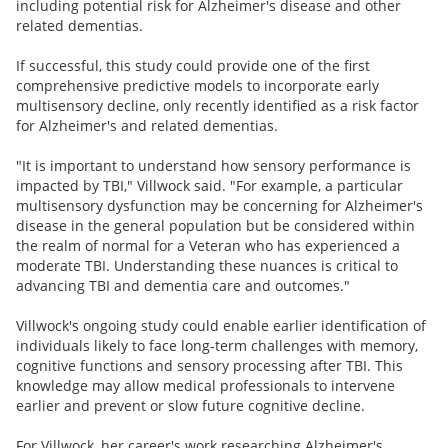
including potential risk for Alzheimer's disease and other
related dementias.
If successful, this study could provide one of the first
comprehensive predictive models to incorporate early
multisensory decline, only recently identified as a risk factor
for Alzheimer's and related dementias.
"It is important to understand how sensory performance is
impacted by TBI," Villwock said. "For example, a particular
multisensory dysfunction may be concerning for Alzheimer's
disease in the general population but be considered within
the realm of normal for a Veteran who has experienced a
moderate TBI. Understanding these nuances is critical to
advancing TBI and dementia care and outcomes."
Villwock's ongoing study could enable earlier identification of
individuals likely to face long-term challenges with memory,
cognitive functions and sensory processing after TBI. This
knowledge may allow medical professionals to intervene
earlier and prevent or slow future cognitive decline.
For Villwock, her career's work researching Alzheimer's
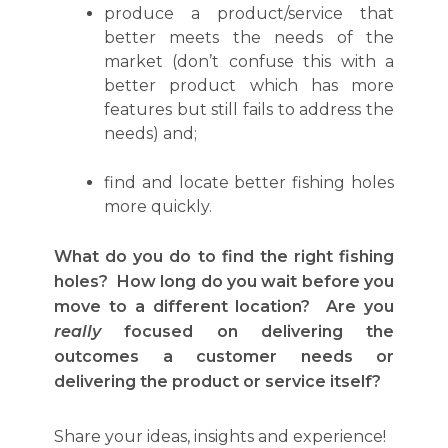
produce a product/service that
better meets the needs of the
market (don’t confuse this with a
better product which has more
features but still fails to address the
needs) and;
find and locate better fishing holes
more quickly.
What do you do to find the right fishing
holes? How long do you wait before you
move to a different location? Are you
really
focused on delivering the
outcomes a customer needs or
delivering the product or service itself?
Share your ideas, insights and experience!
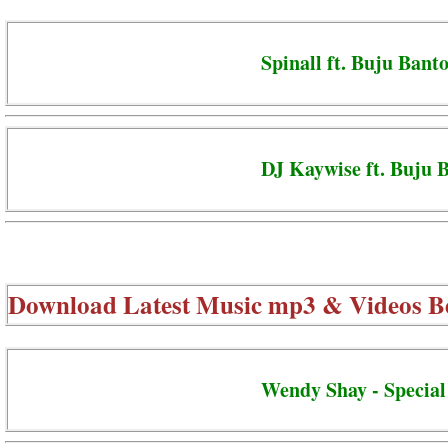
Spinall ft. Buju Banto
DJ Kaywise ft. Buju 
Download Latest Music mp3 & Videos B
Wendy Shay - Special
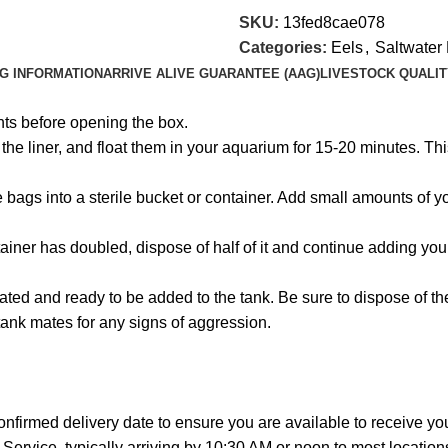
SKU:
13fed8cae078
Categories:
Eels
,
Saltwater 
NG INFORMATION
ARRIVE ALIVE GUARANTEE (AAG)
LIVESTOCK QUALIT
hts before opening the box.
e liner, and float them in your aquarium for 15-20 minutes. This
the bags into a sterile bucket or container. Add small amounts of
ainer has doubled, dispose of half of it and continue adding you
ated and ready to be added to the tank. Be sure to dispose of t
tank mates for any signs of aggression.
onfirmed delivery date to ensure you are available to receive y
Service, typically arriving by 10:30 AM or noon to most location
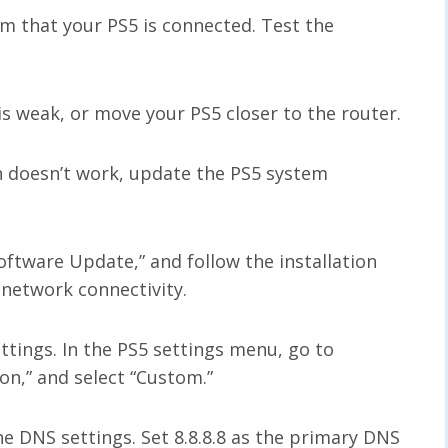
rm that your PS5 is connected. Test the
 is weak, or move your PS5 closer to the router.
n doesn’t work, update the PS5 system
ftware Update,” and follow the installation
 network connectivity.
ttings. In the PS5 settings menu, go to
on,” and select “Custom.”
e DNS settings. Set 8.8.8.8 as the primary DNS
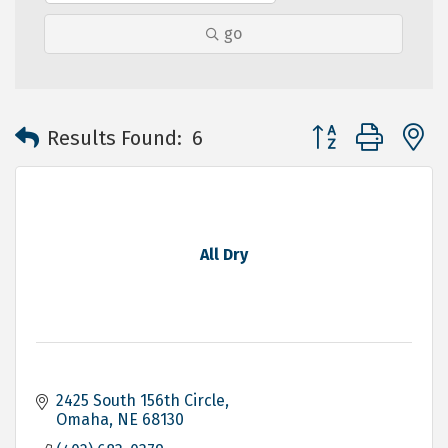
go
Button group with 
Results Found:
6
All Dry
2425 South 156th Circle
Omaha
NE
68130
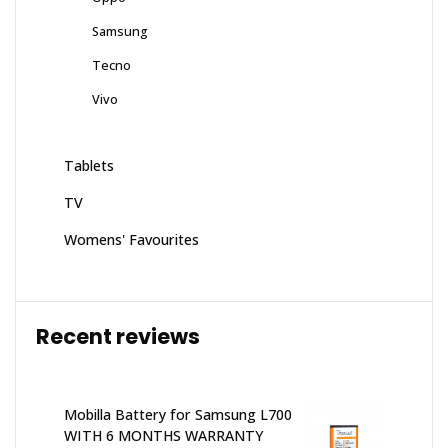
Samsung
Tecno
Vivo
Tablets
TV
Womens' Favourites
Recent reviews
Mobilla Battery for Samsung L700
WITH 6 MONTHS WARRANTY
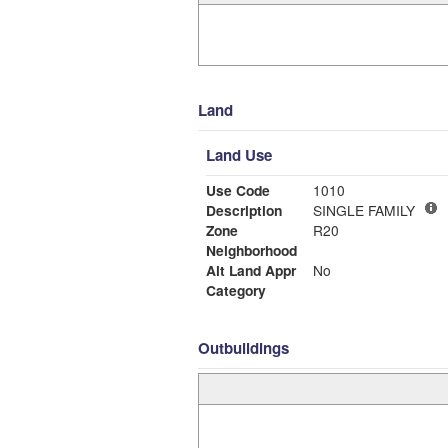
Land
Land Use
Use Code
1010
Description
SINGLE FAMILY
Zone
R20
Neighborhood
Alt Land Appr
No
Category
Outbuildings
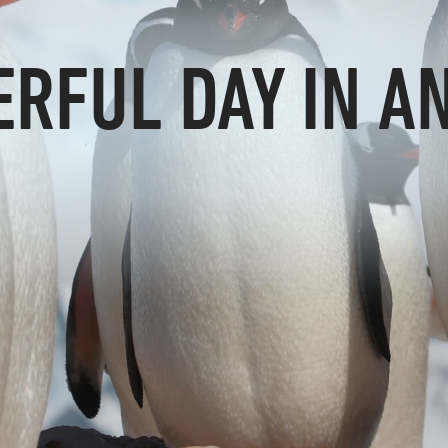
RFUL DAY IN A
================
Requirement » The response must consist of the entries above exactly as they stand, minus any pictures.

Result for this exercise »
including potential risk for Alzheimer's disease and other
related dementias.
If successful, this study could provide one of the first
comprehensive predictive models to incorporate early
multisensory decline, only recently identified as a risk factor
for Alzheimer's and related dementias.
"It is important to understand how sensory performance is
impacted by TBI," Villwock said. "For example, a particular
multisensory dysfunction may be concerning for Alzheimer's
disease in the general population but be considered within
the realm of normal for a Veteran who has experienced a
moderate TBI. Understanding these nuances is critical to
advancing TBI and dementia care and outcomes."
Villwock's ongoing study could enable earlier identification of
individuals likely to face long-term challenges with memory,
cognitive functions and sensory processing after TBI. This
knowledge may allow medical professionals to intervene
earlier and prevent or slow future cognitive decline.
For Villwock, her career's work researching Alzheimer's
produce a product/service that
better meets the needs of the
market (don’t confuse this with a
better product which has more
features but still fails to address the
needs) and;
find and locate better fishing holes
more quickly.
What do you do to find the right fishing
holes? How long do you wait before you
move to a different location? Are you
really
focused on delivering the
outcomes a customer needs or
delivering the product or service itself?
Share your ideas, insights and experience!
Spinall ft. Buju Banto
DJ Kaywise ft. Buju 
Download Latest Music mp3 & Videos B
Wendy Shay - Special
SKU:
13fed8cae078
Categories:
Eels
,
Saltwater 
NG INFORMATION
ARRIVE ALIVE GUARANTEE (AAG)
LIVESTOCK QUALIT
hts before opening the box.
e liner, and float them in your aquarium for 15-20 minutes. This
the bags into a sterile bucket or container. Add small amounts of
ainer has doubled, dispose of half of it and continue adding you
ated and ready to be added to the tank. Be sure to dispose of t
tank mates for any signs of aggression.
onfirmed delivery date to ensure you are available to receive y
Service, typically arriving by 10:30 AM or noon to most location
rm that your PS5 is connected. Test the
 is weak, or move your PS5 closer to the router.
n doesn’t work, update the PS5 system
ftware Update,” and follow the installation
 network connectivity.
ttings. In the PS5 settings menu, go to
on,” and select “Custom.”
e DNS settings. Set 8.8.8.8 as the primary DNS
go
Button group with 
Results Found:
6
All Dry
2425 South 156th Circle
Omaha
NE
68130
Samsung
Tecno
Vivo
Tablets
TV
Womens' Favourites
Recent reviews
Mobilla Battery for Samsung L700
WITH 6 MONTHS WARRANTY
Land
Land Use
Use Code
1010
Description
SINGLE FAMILY
Zone
R20
Neighborhood
Alt Land Appr
No
Category
Outbuildings
RFUL DAY IN A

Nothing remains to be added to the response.